(first in a series)
According to the National Alliance on Mental Illness (NAMI), mental illness presents an important burden on resources, both personally and societally. Mentally ill patients have higher rates of death, usually due to suicide or accidental overdose. If they have chronic diseases such as AIDS or heart disease as well, the mental illness causes a poorer prognosis. Depression, schizophrenia, and other mental disorders can wreak havoc with a person’s ability to work. Lower productivity, absenteeism, and short-term or long-term disability are common. A mentally ill family member can increase caregiver burnout as well as disrupting normal family dynamics. Finally, mental illness, especially depression, and substance abuse (with all the costs it represents) are closely tied together. Undetected depression in substance abusers may be as high as 30 percent or more.
In order to further explore the costs of mental illness, I interviewed a mentally ill friend of mine (with her informed consent). For anonymity, I will call her Mary.
Anita: When did your illness began?
Mary: I actually think it began when I was quite young, but when I was 13 the symptoms became more obvious. My parents were divorcing and I was depressed. I expressed it through morbid talk, suicidal gestures, odd behavior at school, and self-injury. I went to a psychiatrist, who prescribed an antidepressant and a tranquilizer.
Anita: Did the depression affect your schoolwork or family life?
Mary: Definitely! I made my first D that year, in history, because I didn’t do a major project. I didn’t have any energy – also, I didn’t care. My grades were poor in other courses as well. I was in the orchestra, but one day I just walked out, went to the office and changed to become an office aid. I did many strange things like that. I was extremely withdrawn.
As far as my family, it was a big disruption. My mother, who was having problems of her own with the divorce, took me to the psychiatrist in the next town. I told her I hated her and didn’t want her to be my mom anymore. I blamed her for the divorce, and whenever I made suicidal gestures I wanted her to feel guilty. I also told my sister, “One of these days I might kill you.”
Anita: Wow. So how long did you see the psychiatrist?
Mary: About two years. As I got better, he took me off the pills gradually and pronounced me “cured.” I thought he was right; I felt great! Perhaps too great though. My moods cycled frequently from high to low. I think today I would be diagnosed with cyclothymia, a milder version of bipolar.
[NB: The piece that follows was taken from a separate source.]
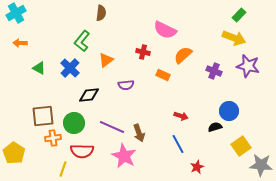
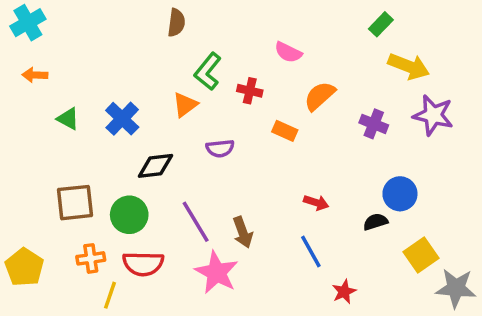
green rectangle: (239, 15) -> (381, 24), moved
pink semicircle: (165, 30) -> (288, 52), size x0.7
green L-shape: (82, 41) -> (208, 72), moved
purple line: (112, 127) -> (196, 222), turned 35
orange cross: (53, 138) -> (91, 258), moved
Anita: What happened next?
Mary: During my senior year of high school I developed another severe depression, but I kept it to myself this time. I became convinced I would die before graduation, probably from leukemia, since my father died from it and I believed it should have been me. Of course, I did not die, but the depression and fatalistic feelings continued through the summer and into college.
I coped with my feelings by ignoring my classes in favor of brooding and writing dark poetry, drinking alcohol, and having sex. In the spring semester I got pregnant.
Anita: What did you decide to do?
Mary: I placed the baby for adoption and worked to “get my act together.” Because of the depression, my first college experience ended up being traumatic for me as well as for my family. I wasted my freshman year of college and first semester of my sophomore year; this included losing a full scholarship to a prestigious school. My mother and stepfather had to pay for my room & board at the maternity home where I stayed. The pregnancy became a “family secret,” something no one spoke of because of the shame.
After the baby was born I went home and entered college there. Three years later, during which my mood swings continued but improved a bit, I had married and my daughter was born.
Anita: Did you finish your degree?
Mary: No, even though I only had one semester left. The post-partum depression made it impossible for me to concentrate enough to study and listen to lectures. Also, I was paranoid that something would happen to my daughter if I left her with a baby-sitter.
At this point, it is clear that Mary’s mental illness again disrupted her schooling, preventing her from graduating and entering the work force. Without a degree, she would never reach her potential.